Premier médaillon : S[ain]te Geneviève : C'est Attila reculant devant la pensée gallo-latine. Premier grand mouvement d'indépendance nationale.

Deuxième médaillon : C'est Charles Martel. Les Germains repoussés au nord. Les Sarrasins chassés du sud de la France. Le deuxième grand mouvement d'indépendance nationale.

Troisième médaillon : C'est Jeanne d'Arc. Rien à ajouter. Ce nom dit tout[12].

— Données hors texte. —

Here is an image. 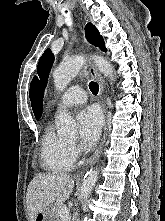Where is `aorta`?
<instances>
[{
	"label": "aorta",
	"mask_w": 165,
	"mask_h": 221,
	"mask_svg": "<svg viewBox=\"0 0 165 221\" xmlns=\"http://www.w3.org/2000/svg\"><path fill=\"white\" fill-rule=\"evenodd\" d=\"M94 62L97 64L98 69L106 77L110 79L114 78L113 67L108 60L101 56L93 57ZM85 62L84 57L76 56L71 59L63 61L53 72V80L55 87L59 90H63L67 87L69 82L77 75V73L83 67ZM58 130L61 134L69 135L77 132V125L71 115L67 112H63L58 117ZM98 179V171H88L83 179L80 198L87 199L95 183Z\"/></svg>",
	"instance_id": "obj_1"
}]
</instances>
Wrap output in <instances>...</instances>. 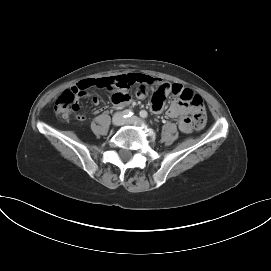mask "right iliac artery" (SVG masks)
Masks as SVG:
<instances>
[{
    "label": "right iliac artery",
    "mask_w": 271,
    "mask_h": 271,
    "mask_svg": "<svg viewBox=\"0 0 271 271\" xmlns=\"http://www.w3.org/2000/svg\"><path fill=\"white\" fill-rule=\"evenodd\" d=\"M133 115V112H132V110H130V109H126V110H124L123 111V117H131Z\"/></svg>",
    "instance_id": "1"
}]
</instances>
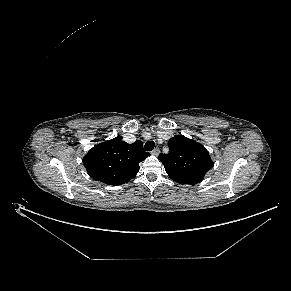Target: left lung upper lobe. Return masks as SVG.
Returning <instances> with one entry per match:
<instances>
[{
  "label": "left lung upper lobe",
  "instance_id": "obj_1",
  "mask_svg": "<svg viewBox=\"0 0 291 291\" xmlns=\"http://www.w3.org/2000/svg\"><path fill=\"white\" fill-rule=\"evenodd\" d=\"M168 146L169 153L161 154L159 159L177 183L197 184L214 165L204 146L183 135L172 137Z\"/></svg>",
  "mask_w": 291,
  "mask_h": 291
}]
</instances>
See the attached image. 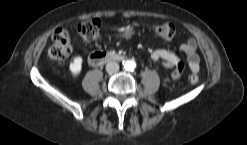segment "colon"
Here are the masks:
<instances>
[{"mask_svg": "<svg viewBox=\"0 0 247 145\" xmlns=\"http://www.w3.org/2000/svg\"><path fill=\"white\" fill-rule=\"evenodd\" d=\"M101 22L97 18H90L83 21L78 31L82 38L88 41L96 40L99 37ZM156 35L163 39H171L175 35V26L171 22H163L156 24L153 27ZM73 50L71 39L67 30L63 28L57 29L52 36V44L49 48L48 55L53 61H62L67 58ZM184 65L182 62H178L175 65V69L172 73L174 78L181 77L183 73ZM190 84L194 85L198 83L199 76L197 74H191L188 77Z\"/></svg>", "mask_w": 247, "mask_h": 145, "instance_id": "5ec220e1", "label": "colon"}]
</instances>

Quatrième médaillon. Ici, je suis arrêté. Si je n'avais toute une zone du Bouclier réservé à l'époque de la Révolution, avec Valmy, je sais bien qui je mettrais. Le nom qui vient, qui s'inscrit presque de force devant moi, Lazare Carnot. Entre Jeanne d'Arc et lui, qui mettre. Henri IV peut-être ? qui reprit l'unité morale de la France[13], qui mourut au moment où il rêvait d'un système européen original pour son temps. Mais Henri IV ne symbolise pas, comme Jeanne d'Arc ou Charles Martel un des grands mouvements de libération du territoire de la France. Choix difficile à trouver, à cette époque longue, où Machiavel est devenu le grand conseiller de tous.

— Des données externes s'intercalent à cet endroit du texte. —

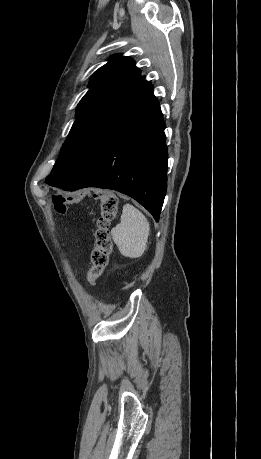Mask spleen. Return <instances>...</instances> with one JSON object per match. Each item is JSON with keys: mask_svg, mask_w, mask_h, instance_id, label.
Returning a JSON list of instances; mask_svg holds the SVG:
<instances>
[{"mask_svg": "<svg viewBox=\"0 0 261 459\" xmlns=\"http://www.w3.org/2000/svg\"><path fill=\"white\" fill-rule=\"evenodd\" d=\"M150 225L147 218L133 205L123 206L121 222L112 230L113 241L127 258L141 257L147 247Z\"/></svg>", "mask_w": 261, "mask_h": 459, "instance_id": "3e777b00", "label": "spleen"}]
</instances>
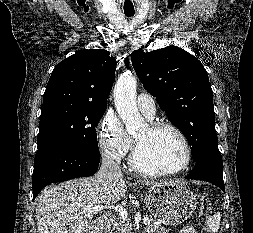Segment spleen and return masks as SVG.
<instances>
[{"mask_svg":"<svg viewBox=\"0 0 253 233\" xmlns=\"http://www.w3.org/2000/svg\"><path fill=\"white\" fill-rule=\"evenodd\" d=\"M220 219L221 217L219 212H216L213 216H209L207 218L208 227L213 233L218 232L220 226Z\"/></svg>","mask_w":253,"mask_h":233,"instance_id":"obj_1","label":"spleen"}]
</instances>
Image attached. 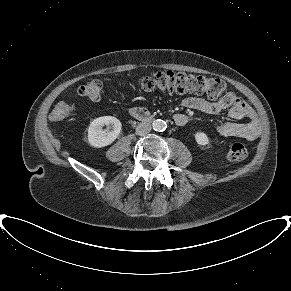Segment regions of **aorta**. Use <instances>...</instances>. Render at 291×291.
I'll list each match as a JSON object with an SVG mask.
<instances>
[{
  "instance_id": "obj_1",
  "label": "aorta",
  "mask_w": 291,
  "mask_h": 291,
  "mask_svg": "<svg viewBox=\"0 0 291 291\" xmlns=\"http://www.w3.org/2000/svg\"><path fill=\"white\" fill-rule=\"evenodd\" d=\"M166 127H167L166 122L161 119L154 120L152 123V128L155 131H159V132L164 131Z\"/></svg>"
}]
</instances>
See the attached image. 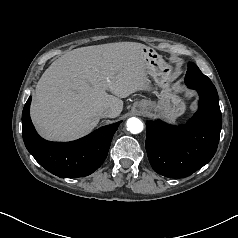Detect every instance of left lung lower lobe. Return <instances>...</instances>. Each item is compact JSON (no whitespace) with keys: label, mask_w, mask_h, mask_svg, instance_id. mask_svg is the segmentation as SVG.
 Masks as SVG:
<instances>
[{"label":"left lung lower lobe","mask_w":238,"mask_h":238,"mask_svg":"<svg viewBox=\"0 0 238 238\" xmlns=\"http://www.w3.org/2000/svg\"><path fill=\"white\" fill-rule=\"evenodd\" d=\"M189 88L199 93V109L182 126L160 120L146 123V150L152 168L170 178H183L207 164L214 156L220 137L222 117L218 94L204 89L195 80Z\"/></svg>","instance_id":"0a47b994"}]
</instances>
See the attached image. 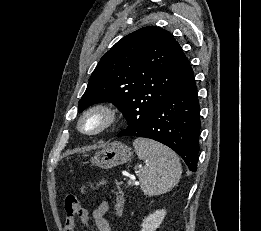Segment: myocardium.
I'll return each mask as SVG.
<instances>
[{
    "mask_svg": "<svg viewBox=\"0 0 261 231\" xmlns=\"http://www.w3.org/2000/svg\"><path fill=\"white\" fill-rule=\"evenodd\" d=\"M92 116H98L101 121L100 124L92 130H85L82 128L83 122ZM119 110L118 108L106 102L95 103L87 107L79 116L76 128L78 132L87 136L98 135L107 129L111 128L119 119Z\"/></svg>",
    "mask_w": 261,
    "mask_h": 231,
    "instance_id": "obj_1",
    "label": "myocardium"
}]
</instances>
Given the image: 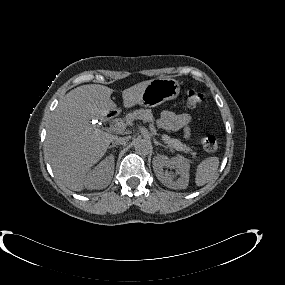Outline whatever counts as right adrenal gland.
<instances>
[{"instance_id":"obj_1","label":"right adrenal gland","mask_w":285,"mask_h":285,"mask_svg":"<svg viewBox=\"0 0 285 285\" xmlns=\"http://www.w3.org/2000/svg\"><path fill=\"white\" fill-rule=\"evenodd\" d=\"M113 147H115V145H111L109 148H113Z\"/></svg>"}]
</instances>
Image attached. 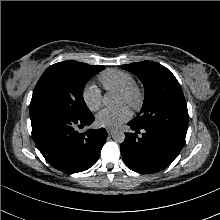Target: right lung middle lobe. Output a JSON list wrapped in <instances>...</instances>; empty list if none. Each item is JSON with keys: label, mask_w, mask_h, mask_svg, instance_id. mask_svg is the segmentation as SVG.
<instances>
[{"label": "right lung middle lobe", "mask_w": 220, "mask_h": 220, "mask_svg": "<svg viewBox=\"0 0 220 220\" xmlns=\"http://www.w3.org/2000/svg\"><path fill=\"white\" fill-rule=\"evenodd\" d=\"M103 69L105 66L77 61L51 65L40 77L30 107L47 106L76 117L90 114L83 100V89L87 81Z\"/></svg>", "instance_id": "right-lung-middle-lobe-1"}]
</instances>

2 sept[embre1922 Lamaguère]

Avec le maire de Labarthe-Inard, j'étais ce matin auprès du petit monument, pour donner les dernières instructions pour la plantation des arbres, l'aménagement de l'entourage pour la fête commémorative de demain. Un petit vieux bavard s'approche de nous et nous dit, après nous avoir parlé de tous les monuments d'alentour :

— Celui qui a sculpté ce monument-là n'est pas un couillon !

Je salue disant :

— Merci pour lui !

Ahurissement peut-être vrai, du petit vieux, qui s'en fut ensuite, de tous côtés, raconter cette histoire.

Dans le cimetière, une tombe porte l'inscription suivante : "Ci-gît Eugène Pommarel, bienfaiteur anonyme de tant de malheureux."

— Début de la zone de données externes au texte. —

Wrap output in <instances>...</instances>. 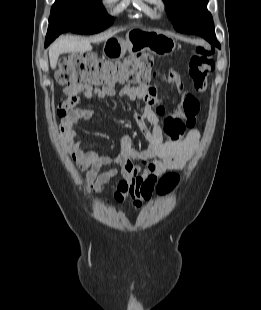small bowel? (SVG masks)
<instances>
[{
    "label": "small bowel",
    "mask_w": 261,
    "mask_h": 310,
    "mask_svg": "<svg viewBox=\"0 0 261 310\" xmlns=\"http://www.w3.org/2000/svg\"><path fill=\"white\" fill-rule=\"evenodd\" d=\"M172 76V75H171ZM73 105L81 97L97 96L112 97L117 94L114 88L93 90L90 86L78 84L66 90ZM130 100L140 97H152L155 89L148 84L125 86L119 93ZM199 112V102L190 93L184 95L181 106L174 116L165 119V130L160 124L159 117L164 115L163 108L146 107L135 116L140 128L148 139V147L138 150L133 146L132 138L123 135L116 154L105 156L95 152H85L77 137L76 125L79 121H88L93 116L90 108H74L63 121L65 137L70 154L80 170H87L85 186L95 192L102 191L109 181L120 176L114 198L123 203L130 200L134 208H140L148 201L153 193L158 179L166 172L181 169L193 153L199 140L200 133L193 129ZM190 130L185 134L186 129ZM165 132L169 138L165 139ZM103 168H108L101 172Z\"/></svg>",
    "instance_id": "1"
}]
</instances>
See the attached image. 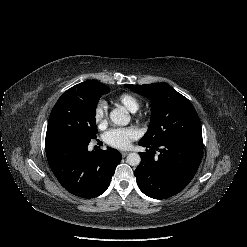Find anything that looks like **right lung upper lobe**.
Listing matches in <instances>:
<instances>
[{"label":"right lung upper lobe","mask_w":247,"mask_h":247,"mask_svg":"<svg viewBox=\"0 0 247 247\" xmlns=\"http://www.w3.org/2000/svg\"><path fill=\"white\" fill-rule=\"evenodd\" d=\"M99 84H100L99 81H96V80H88V81L82 82L80 84H77L74 87L75 88L90 89V88L96 87Z\"/></svg>","instance_id":"cb5924a9"}]
</instances>
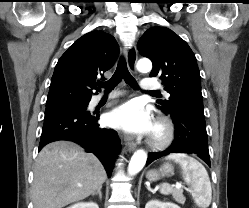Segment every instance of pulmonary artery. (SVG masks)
<instances>
[{
	"label": "pulmonary artery",
	"instance_id": "obj_1",
	"mask_svg": "<svg viewBox=\"0 0 249 208\" xmlns=\"http://www.w3.org/2000/svg\"><path fill=\"white\" fill-rule=\"evenodd\" d=\"M160 87H161L160 84L157 81H155L154 79L144 78L140 82V88H141V90L144 91V92H147V93L148 92H153V91L159 89ZM165 95L167 96L168 94L165 92ZM110 97H113V95L110 96ZM101 99H102V96H97L93 100V102L97 103Z\"/></svg>",
	"mask_w": 249,
	"mask_h": 208
}]
</instances>
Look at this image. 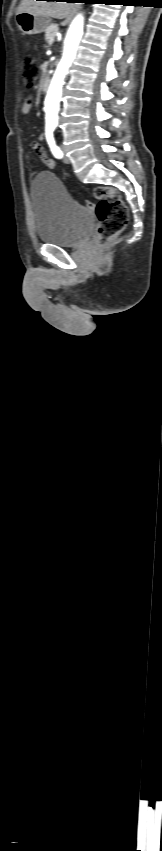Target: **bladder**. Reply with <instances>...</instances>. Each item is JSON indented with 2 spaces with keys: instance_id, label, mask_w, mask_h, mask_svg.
Wrapping results in <instances>:
<instances>
[{
  "instance_id": "1",
  "label": "bladder",
  "mask_w": 162,
  "mask_h": 851,
  "mask_svg": "<svg viewBox=\"0 0 162 851\" xmlns=\"http://www.w3.org/2000/svg\"><path fill=\"white\" fill-rule=\"evenodd\" d=\"M36 234L40 241L63 248L81 245L91 235L95 217L75 201L61 180L50 172L38 174L31 183Z\"/></svg>"
}]
</instances>
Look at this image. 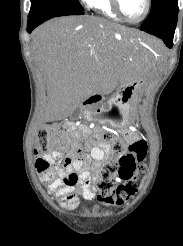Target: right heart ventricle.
<instances>
[{"label":"right heart ventricle","instance_id":"right-heart-ventricle-1","mask_svg":"<svg viewBox=\"0 0 183 246\" xmlns=\"http://www.w3.org/2000/svg\"><path fill=\"white\" fill-rule=\"evenodd\" d=\"M88 5L96 12L115 20H121V17L115 12L111 0H90Z\"/></svg>","mask_w":183,"mask_h":246}]
</instances>
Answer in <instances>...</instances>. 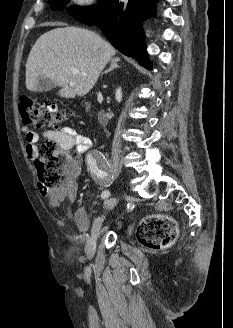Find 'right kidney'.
Masks as SVG:
<instances>
[{"label":"right kidney","mask_w":233,"mask_h":328,"mask_svg":"<svg viewBox=\"0 0 233 328\" xmlns=\"http://www.w3.org/2000/svg\"><path fill=\"white\" fill-rule=\"evenodd\" d=\"M115 97H116L117 102H121V100H122V92H121V88H118V89L116 90Z\"/></svg>","instance_id":"1"}]
</instances>
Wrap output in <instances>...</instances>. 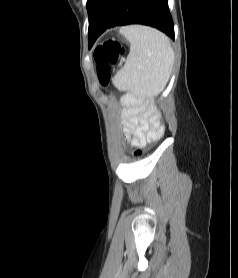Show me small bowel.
I'll return each instance as SVG.
<instances>
[{"mask_svg": "<svg viewBox=\"0 0 238 278\" xmlns=\"http://www.w3.org/2000/svg\"><path fill=\"white\" fill-rule=\"evenodd\" d=\"M124 102L126 135L134 146H144L159 135L158 122L149 109V96L144 91H136Z\"/></svg>", "mask_w": 238, "mask_h": 278, "instance_id": "c3829d8e", "label": "small bowel"}]
</instances>
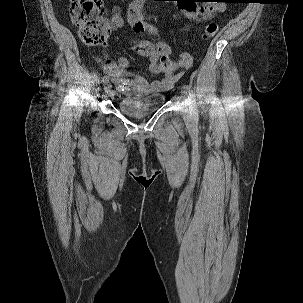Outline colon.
I'll return each instance as SVG.
<instances>
[{
    "mask_svg": "<svg viewBox=\"0 0 303 303\" xmlns=\"http://www.w3.org/2000/svg\"><path fill=\"white\" fill-rule=\"evenodd\" d=\"M101 0H70V13L73 24L77 27L80 39L89 47L102 45L110 31L108 25L102 18ZM218 25L210 22L205 27V37L212 38L217 34ZM192 55L182 53L176 66L181 70L188 68L192 63ZM160 64L164 67H174L169 53L160 57Z\"/></svg>",
    "mask_w": 303,
    "mask_h": 303,
    "instance_id": "obj_1",
    "label": "colon"
}]
</instances>
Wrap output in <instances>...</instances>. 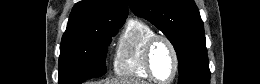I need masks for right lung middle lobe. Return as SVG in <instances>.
Masks as SVG:
<instances>
[{"mask_svg": "<svg viewBox=\"0 0 260 84\" xmlns=\"http://www.w3.org/2000/svg\"><path fill=\"white\" fill-rule=\"evenodd\" d=\"M124 23H105L86 39L62 41L59 57V84H80L106 73V53L111 37Z\"/></svg>", "mask_w": 260, "mask_h": 84, "instance_id": "right-lung-middle-lobe-1", "label": "right lung middle lobe"}]
</instances>
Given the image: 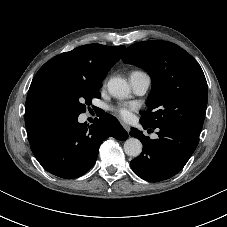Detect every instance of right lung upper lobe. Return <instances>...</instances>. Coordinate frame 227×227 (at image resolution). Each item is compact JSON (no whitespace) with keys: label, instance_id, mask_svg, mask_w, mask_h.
<instances>
[{"label":"right lung upper lobe","instance_id":"cb5924a9","mask_svg":"<svg viewBox=\"0 0 227 227\" xmlns=\"http://www.w3.org/2000/svg\"><path fill=\"white\" fill-rule=\"evenodd\" d=\"M125 48L88 44L46 62L33 78L26 99L25 124L29 141L64 120L60 93L65 87L76 82H101Z\"/></svg>","mask_w":227,"mask_h":227}]
</instances>
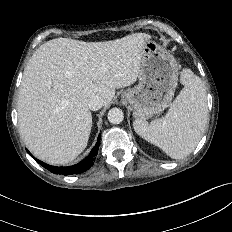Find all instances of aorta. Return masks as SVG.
<instances>
[{"mask_svg":"<svg viewBox=\"0 0 232 232\" xmlns=\"http://www.w3.org/2000/svg\"><path fill=\"white\" fill-rule=\"evenodd\" d=\"M108 120L112 124H119L124 119V113L120 108H112L108 112Z\"/></svg>","mask_w":232,"mask_h":232,"instance_id":"aorta-1","label":"aorta"}]
</instances>
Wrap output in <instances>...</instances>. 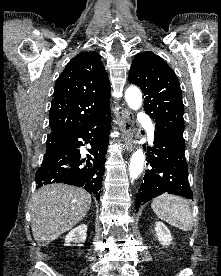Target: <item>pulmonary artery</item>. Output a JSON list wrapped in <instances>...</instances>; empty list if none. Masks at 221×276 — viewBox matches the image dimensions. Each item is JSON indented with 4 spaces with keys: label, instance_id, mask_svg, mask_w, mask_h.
Here are the masks:
<instances>
[{
    "label": "pulmonary artery",
    "instance_id": "e3ab8cb5",
    "mask_svg": "<svg viewBox=\"0 0 221 276\" xmlns=\"http://www.w3.org/2000/svg\"><path fill=\"white\" fill-rule=\"evenodd\" d=\"M140 119L141 120H144L146 119V116L144 114H140ZM147 131H148V135L151 139L154 138V128H153V125L152 124H147Z\"/></svg>",
    "mask_w": 221,
    "mask_h": 276
}]
</instances>
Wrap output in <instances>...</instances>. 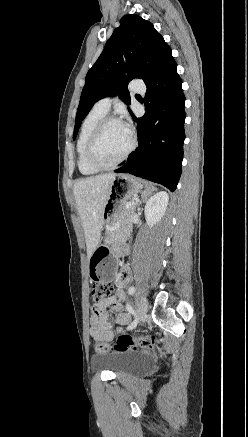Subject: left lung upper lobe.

3 [septembre 1922 Lamaguère]

Inauguration du petit monument. Cérémonie émouvante, comme toutes ces cérémonies, bien que mêlée de pas mal de ridicule. Le temps a passé. L'émotion devient de plus en plus verbale. La douleur ne reste profonde que chez quelques pauvres vieilles mamans.

Nous avons fait, tout à l'heure, Lily et moi, une magnifique promenade sur la hauteur. Ciel nuageux, avec de larges crevées dans les nuages. J'aime de plus en plus Poussin.

4 [septembre 1922 Lamaguère]

Reçu le paquet de photographies de mes derniers morceaux. Le bas-relief du Mexique est bien. Je ne suis pas arrivé à sauver dans la pierre cette tête éreintée par un praticien. Très ennuyeux. Le reste va bien. Le bas-relief de Buenos Aires[14] est un peu faible de saillie peut-être. L'esquisse pour Boulogne[15] et Chabert à Nîmes gagne[16]. Le monument du Maroc fait très bon effet. Je vais en envoyer une tout de suite aux Van Praag, peut-être[17] utile pour la statue de Sevagi.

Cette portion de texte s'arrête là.